A Novel Approach to Scalable and Automatic Topic-Controlled Question Generation in Education

TL;DR

This work tackles the high teacher workload in education by introducing Topic-Controlled Question Generation (T-CQG) using a fine-tuned T5-small model. It develops novel datasets (SQuAD+, MixSQuAD, MixSQuAD2X, MixKhanQ) and a WikiSemRel-based evaluation to ensure topic alignment within paragraph contexts, while exploring pre-training, data augmentation, and quantisation for scalability. The study demonstrates that TopicQG variants generally improve topical relevance over a Baseline, with data augmentation (TopicQG2X) delivering the strongest topic alignment, and quantisation enabling on-device deployment with minimal performance loss. The approach offers a scalable, privacy-preserving alternative to large proprietary LLMs, potentially reducing teacher workload and enabling personalized education through LMS/ITS integrations. Limitations include limited human evaluation power and the need to explore additional factors like linguistic complexity and generation length in future work.

Abstract

The development of Automatic Question Generation (QG) models has the potential to significantly improve educational practices by reducing the teacher workload associated with creating educational content. This paper introduces a novel approach to educational question generation that controls the topical focus of questions. The proposed Topic-Controlled Question Generation (T-CQG) method enhances the relevance and effectiveness of the generated content for educational purposes. Our approach uses fine-tuning on a pre-trained T5-small model, employing specially created datasets tailored to educational needs. The research further explores the impacts of pre-training strategies, quantisation, and data augmentation on the model's performance. We specifically address the challenge of generating semantically aligned questions with paragraph-level contexts, thereby improving the topic specificity of the generated questions. In addition, we introduce and explore novel evaluation methods to assess the topical relatedness of the generated questions. Our results, validated through rigorous offline and human-backed evaluations, demonstrate that the proposed models effectively generate high-quality, topic-focused questions. These models have the potential to reduce teacher workload and support personalised tutoring systems by serving as bespoke question generators. With its relatively small number of parameters, the proposals not only advance the capabilities of question generation models for handling specific educational topics but also offer a scalable solution that reduces infrastructure costs. This scalability makes them feasible for widespread use in education without reliance on proprietary large language models like ChatGPT.
Paper Structure (32 sections, 2 equations, 2 figures, 4 tables)
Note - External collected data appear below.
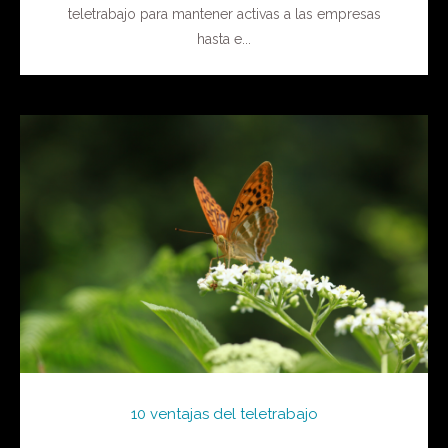
teletrabajo para mantener activas a las empresas
hasta e...
10 ventajas del teletrabajo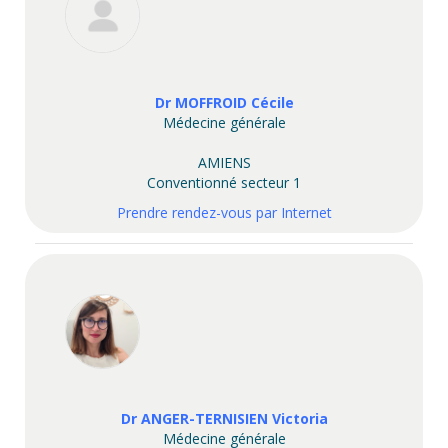
Dr MOFFROID Cécile
Médecine générale
AMIENS
Conventionné secteur 1
Prendre rendez-vous par Internet
Dr ANGER-TERNISIEN Victoria
Médecine générale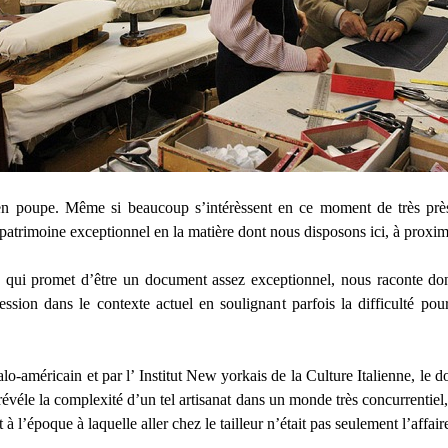
 en poupe. Même si beaucoup s’intérèssent en ce moment de très près
le patrimoine exceptionnel en la matière dont nous disposons ici, à proxi
, qui promet d’être un document assez exceptionnel, nous raconte donc 
ofession dans le contexte actuel en soulignant parfois la difficulté po
lo-américain et par l’ Institut New yorkais de la Culture Italienne, le d
évéle la complexité d’un tel artisanat dans un monde très concurrentie
à l’époque à laquelle aller chez le tailleur n’était pas seulement l’affai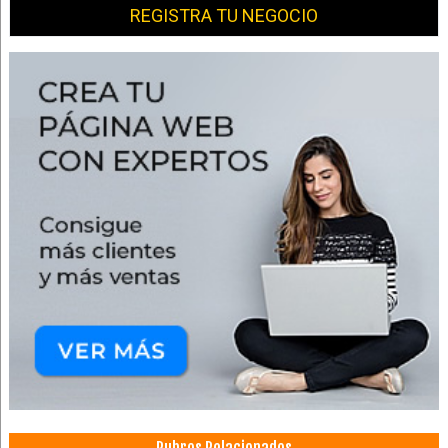
REGISTRA TU NEGOCIO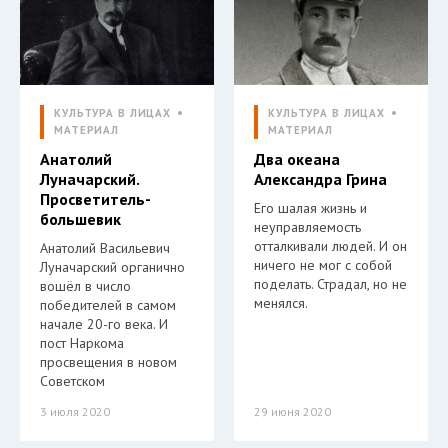
КУЛЬТУРА В ЛИЦАХ
КУЛЬТУРА В ЛИЦАХ
МАТЕРИАЛ
МАТЕРИАЛ
Анатолий
Два океана
Луначарский.
Александра Грина
Просветитель-
Его шалая жизнь и
большевик
неуправляемость
отталкивали людей. И он
Анатолий Васильевич
ничего не мог с собой
Луначарский органично
поделать. Страдал, но не
вошёл в число
менялся.
победителей в самом
начале 20-го века. И
пост Наркома
просвещения в новом
Советском
3 июля 2020
29 июня 2020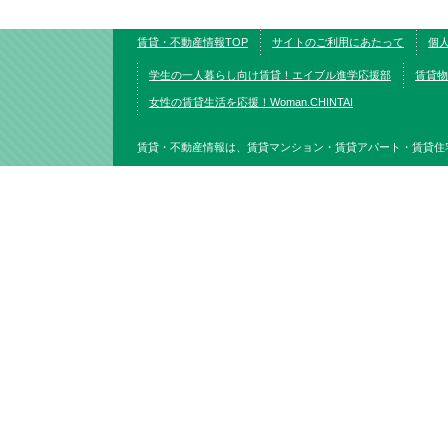
賃貸・不動産情報TOP
サイトのご利用にあたって
個
学生の一人暮らし向け賃貸！エイブル進学応援部
賃貸物
女性の賃貸生活を応援！Woman.CHINTAI
賃貸・不動産情報は、賃貸マンション・賃貸アパート・賃貸住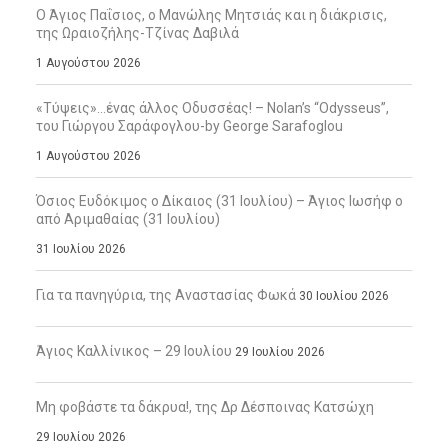
Ο Άγιος Παΐσιος, ο Μανώλης Μητσιάς και η διάκρισις,
της Ωραιοζήλης-Τζίνας Δαβιλά
1 Αυγούστου 2026
«Τύψεις»…ένας άλλος Οδυσσέας! – Nolan’s “Odysseus”,
του Γιώργου Σαράφογλου-by George Sarafoglou
1 Αυγούστου 2026
Όσιος Ευδόκιμος ο Δίκαιος (31 Ιουλίου) – Άγιος Ιωσήφ ο
από Αριμαθαίας (31 Ιουλίου)
31 Ιουλίου 2026
Για τα πανηγύρια, της Αναστασίας Φωκά
30 Ιουλίου 2026
Άγιος Καλλίνικος – 29 Ιουλίου
29 Ιουλίου 2026
Μη φοβάστε τα δάκρυα!, της Δρ Δέσποινας Κατσώχη
29 Ιουλίου 2026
This paper contains 32 sections, 2 equations, 2 figures, 4 tables.

Figures (2)

  • Figure 1: Methodology for generating the different training datasets proposed in the model from the contexts $c$, topics $t$ and target questions $q_t$ (shaded as label) from the SQuAD dataset is illustrated using two random examples from the dataset, example $i$ (green) and example $j$ (pink). The contexts $c_i$ and $c_j$ glued together are concatenated texts treated as a single field in the dataset. The orange rectangles indicate the scope of the datasets while (*) marks the newly proposed datasets.
  • Figure 2: Methodology for training and evaluating the Baseline model (black), TopicQGedu model (green, RQ3), TopicQG model (dark red, RQ2), its post-training quantised counterparts, TopicQG8bit model(medium red, RQ4), TopicQG4bit model(light red, RQ4) and TopicQG2X model (blue, RQ5). The numbered circles indicate different experimental pathways that test different research questions. The shaded grey box indicates that the T5-Small model was available pre-trained prior to the experiments while the non-shaded models contained parameters trained during the experiments.